What you have to do:
Please reproduce the data below exactly, from the first line through the line containing "para conservar sus", and leave every later line out.

Provided data below:

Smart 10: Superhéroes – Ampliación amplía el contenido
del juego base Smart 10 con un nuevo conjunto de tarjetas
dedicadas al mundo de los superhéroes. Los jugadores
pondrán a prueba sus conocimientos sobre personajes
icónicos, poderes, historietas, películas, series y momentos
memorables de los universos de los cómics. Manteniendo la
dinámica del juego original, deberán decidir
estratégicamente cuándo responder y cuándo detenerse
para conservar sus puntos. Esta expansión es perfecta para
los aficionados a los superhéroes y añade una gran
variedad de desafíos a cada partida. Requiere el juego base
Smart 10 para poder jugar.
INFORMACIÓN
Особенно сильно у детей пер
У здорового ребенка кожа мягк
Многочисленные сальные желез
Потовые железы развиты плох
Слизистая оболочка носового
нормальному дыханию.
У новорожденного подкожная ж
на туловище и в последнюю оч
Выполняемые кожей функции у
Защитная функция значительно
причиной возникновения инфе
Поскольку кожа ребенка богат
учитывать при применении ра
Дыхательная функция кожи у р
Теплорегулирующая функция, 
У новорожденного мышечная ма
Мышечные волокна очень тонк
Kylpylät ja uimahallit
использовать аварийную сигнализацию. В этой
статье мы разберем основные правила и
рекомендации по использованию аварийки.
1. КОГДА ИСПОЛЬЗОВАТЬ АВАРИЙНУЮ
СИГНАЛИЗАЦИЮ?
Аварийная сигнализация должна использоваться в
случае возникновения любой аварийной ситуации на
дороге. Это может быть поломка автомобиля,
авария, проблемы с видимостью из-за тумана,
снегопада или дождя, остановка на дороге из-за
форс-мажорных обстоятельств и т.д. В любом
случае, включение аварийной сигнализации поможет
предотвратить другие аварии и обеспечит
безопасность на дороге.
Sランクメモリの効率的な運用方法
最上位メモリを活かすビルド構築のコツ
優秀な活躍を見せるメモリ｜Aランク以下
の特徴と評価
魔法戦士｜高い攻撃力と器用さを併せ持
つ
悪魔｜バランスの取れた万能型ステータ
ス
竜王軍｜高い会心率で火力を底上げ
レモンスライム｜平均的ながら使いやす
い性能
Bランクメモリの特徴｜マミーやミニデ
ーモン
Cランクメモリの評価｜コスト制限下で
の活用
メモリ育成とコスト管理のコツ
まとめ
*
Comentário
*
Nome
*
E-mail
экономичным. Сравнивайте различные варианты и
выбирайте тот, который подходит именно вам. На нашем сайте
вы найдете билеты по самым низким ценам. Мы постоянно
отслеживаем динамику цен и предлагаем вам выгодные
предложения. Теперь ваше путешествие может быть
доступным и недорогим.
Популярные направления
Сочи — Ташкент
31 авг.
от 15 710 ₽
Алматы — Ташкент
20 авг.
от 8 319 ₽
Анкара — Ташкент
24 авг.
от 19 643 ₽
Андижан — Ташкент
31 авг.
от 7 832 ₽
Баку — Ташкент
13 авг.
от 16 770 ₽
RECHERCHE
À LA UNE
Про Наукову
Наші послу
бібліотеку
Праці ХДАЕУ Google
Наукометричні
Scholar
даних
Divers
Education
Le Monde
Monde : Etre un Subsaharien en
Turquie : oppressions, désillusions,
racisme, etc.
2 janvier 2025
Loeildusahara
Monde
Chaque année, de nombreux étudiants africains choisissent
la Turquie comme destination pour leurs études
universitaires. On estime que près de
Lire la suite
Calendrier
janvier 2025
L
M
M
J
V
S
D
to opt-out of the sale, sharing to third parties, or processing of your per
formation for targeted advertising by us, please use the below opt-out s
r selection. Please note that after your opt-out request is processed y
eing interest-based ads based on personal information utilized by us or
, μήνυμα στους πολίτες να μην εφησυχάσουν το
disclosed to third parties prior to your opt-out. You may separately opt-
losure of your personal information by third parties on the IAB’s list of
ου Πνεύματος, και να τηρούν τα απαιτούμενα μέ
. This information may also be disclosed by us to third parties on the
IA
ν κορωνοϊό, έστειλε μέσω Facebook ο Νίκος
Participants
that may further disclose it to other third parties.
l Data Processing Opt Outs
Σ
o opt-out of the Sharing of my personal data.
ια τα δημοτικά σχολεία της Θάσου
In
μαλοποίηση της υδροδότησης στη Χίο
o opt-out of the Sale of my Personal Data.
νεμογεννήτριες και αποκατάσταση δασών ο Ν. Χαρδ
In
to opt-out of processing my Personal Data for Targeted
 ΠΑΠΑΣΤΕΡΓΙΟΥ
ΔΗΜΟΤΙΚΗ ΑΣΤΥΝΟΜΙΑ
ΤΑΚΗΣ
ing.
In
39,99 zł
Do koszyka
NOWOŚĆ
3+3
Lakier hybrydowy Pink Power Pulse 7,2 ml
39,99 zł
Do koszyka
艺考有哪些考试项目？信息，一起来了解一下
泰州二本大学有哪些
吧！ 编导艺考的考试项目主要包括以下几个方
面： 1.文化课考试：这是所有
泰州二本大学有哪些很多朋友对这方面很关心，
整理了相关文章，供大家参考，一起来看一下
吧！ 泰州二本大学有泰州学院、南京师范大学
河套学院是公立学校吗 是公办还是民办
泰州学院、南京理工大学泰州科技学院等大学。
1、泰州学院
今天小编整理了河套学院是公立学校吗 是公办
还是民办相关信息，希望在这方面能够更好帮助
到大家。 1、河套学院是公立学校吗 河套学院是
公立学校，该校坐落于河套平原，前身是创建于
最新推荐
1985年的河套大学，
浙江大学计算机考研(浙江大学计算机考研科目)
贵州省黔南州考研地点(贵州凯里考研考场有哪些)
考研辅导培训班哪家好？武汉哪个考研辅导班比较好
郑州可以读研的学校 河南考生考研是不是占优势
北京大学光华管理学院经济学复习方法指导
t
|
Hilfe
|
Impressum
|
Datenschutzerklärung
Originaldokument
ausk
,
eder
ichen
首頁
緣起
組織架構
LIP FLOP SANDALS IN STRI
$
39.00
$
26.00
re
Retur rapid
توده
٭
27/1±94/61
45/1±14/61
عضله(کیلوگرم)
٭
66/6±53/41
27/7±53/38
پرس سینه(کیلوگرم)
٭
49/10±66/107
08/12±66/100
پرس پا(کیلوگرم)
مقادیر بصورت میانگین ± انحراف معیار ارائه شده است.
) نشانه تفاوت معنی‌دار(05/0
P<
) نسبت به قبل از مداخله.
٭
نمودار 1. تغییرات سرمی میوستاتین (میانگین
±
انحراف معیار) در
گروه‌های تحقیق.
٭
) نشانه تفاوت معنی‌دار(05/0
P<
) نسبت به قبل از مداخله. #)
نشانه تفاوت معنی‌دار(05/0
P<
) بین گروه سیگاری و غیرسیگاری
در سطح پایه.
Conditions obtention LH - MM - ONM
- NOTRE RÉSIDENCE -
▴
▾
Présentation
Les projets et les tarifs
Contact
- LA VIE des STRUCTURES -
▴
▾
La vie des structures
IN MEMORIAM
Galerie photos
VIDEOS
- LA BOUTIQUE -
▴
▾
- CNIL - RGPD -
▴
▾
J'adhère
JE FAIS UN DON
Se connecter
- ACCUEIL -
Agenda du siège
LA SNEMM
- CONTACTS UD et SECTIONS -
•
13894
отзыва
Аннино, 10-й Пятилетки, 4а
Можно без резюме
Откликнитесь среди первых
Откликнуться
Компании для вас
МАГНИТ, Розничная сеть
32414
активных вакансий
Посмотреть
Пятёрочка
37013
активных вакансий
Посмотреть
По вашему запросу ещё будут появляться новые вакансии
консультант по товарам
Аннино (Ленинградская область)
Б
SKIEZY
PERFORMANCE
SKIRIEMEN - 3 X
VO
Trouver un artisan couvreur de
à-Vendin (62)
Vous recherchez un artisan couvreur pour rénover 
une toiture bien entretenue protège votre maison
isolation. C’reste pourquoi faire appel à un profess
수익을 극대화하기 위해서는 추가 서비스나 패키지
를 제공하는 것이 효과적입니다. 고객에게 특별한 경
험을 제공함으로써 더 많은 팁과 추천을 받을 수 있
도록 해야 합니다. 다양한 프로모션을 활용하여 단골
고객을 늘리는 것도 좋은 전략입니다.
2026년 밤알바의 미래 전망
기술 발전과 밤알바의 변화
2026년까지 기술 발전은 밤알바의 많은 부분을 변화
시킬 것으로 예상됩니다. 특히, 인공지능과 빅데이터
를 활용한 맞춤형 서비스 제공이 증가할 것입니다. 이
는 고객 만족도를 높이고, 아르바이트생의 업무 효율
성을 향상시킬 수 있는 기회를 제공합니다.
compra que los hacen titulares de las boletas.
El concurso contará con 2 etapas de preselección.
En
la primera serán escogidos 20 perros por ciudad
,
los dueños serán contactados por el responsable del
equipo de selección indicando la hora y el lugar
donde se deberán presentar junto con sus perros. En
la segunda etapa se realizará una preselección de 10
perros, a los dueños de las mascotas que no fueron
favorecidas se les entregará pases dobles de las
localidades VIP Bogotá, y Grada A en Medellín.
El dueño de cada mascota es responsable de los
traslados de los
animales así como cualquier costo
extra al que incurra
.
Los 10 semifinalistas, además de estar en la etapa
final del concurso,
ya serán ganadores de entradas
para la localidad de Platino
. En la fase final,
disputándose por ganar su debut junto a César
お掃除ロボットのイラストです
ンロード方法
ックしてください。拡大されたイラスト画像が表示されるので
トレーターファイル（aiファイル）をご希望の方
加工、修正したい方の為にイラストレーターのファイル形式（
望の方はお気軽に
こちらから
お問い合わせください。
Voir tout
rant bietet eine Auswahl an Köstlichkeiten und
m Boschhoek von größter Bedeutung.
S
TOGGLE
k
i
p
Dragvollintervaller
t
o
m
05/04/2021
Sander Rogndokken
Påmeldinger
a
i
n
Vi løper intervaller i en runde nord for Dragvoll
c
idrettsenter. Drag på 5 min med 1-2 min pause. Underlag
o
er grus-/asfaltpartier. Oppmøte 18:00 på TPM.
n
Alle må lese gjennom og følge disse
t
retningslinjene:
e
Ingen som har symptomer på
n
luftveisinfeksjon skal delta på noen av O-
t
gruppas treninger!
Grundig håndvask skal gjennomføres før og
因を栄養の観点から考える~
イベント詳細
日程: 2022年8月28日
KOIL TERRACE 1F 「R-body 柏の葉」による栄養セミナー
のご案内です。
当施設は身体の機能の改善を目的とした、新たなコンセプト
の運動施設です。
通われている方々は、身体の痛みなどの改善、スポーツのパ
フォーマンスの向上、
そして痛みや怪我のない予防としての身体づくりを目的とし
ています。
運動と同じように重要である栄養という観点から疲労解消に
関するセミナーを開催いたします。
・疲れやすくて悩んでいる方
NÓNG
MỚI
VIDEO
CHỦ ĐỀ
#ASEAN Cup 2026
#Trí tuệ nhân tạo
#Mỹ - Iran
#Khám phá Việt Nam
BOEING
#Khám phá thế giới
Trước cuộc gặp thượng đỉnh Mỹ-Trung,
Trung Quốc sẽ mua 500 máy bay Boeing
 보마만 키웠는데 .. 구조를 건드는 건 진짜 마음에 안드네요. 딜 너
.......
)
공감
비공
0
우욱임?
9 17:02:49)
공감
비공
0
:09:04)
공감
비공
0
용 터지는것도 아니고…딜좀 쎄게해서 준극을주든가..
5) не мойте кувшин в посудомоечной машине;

End of Provided data.

Response area:
Smart 10: Superhéroes – Ampliación amplía el contenido
del juego base Smart 10 con un nuevo conjunto de tarjetas
dedicadas al mundo de los superhéroes. Los jugadores
pondrán a prueba sus conocimientos sobre personajes
icónicos, poderes, historietas, películas, series y momentos
memorables de los universos de los cómics. Manteniendo la
dinámica del juego original, deberán decidir
estratégicamente cuándo responder y cuándo detenerse
para conservar sus puntos. Esta expansión es perfecta para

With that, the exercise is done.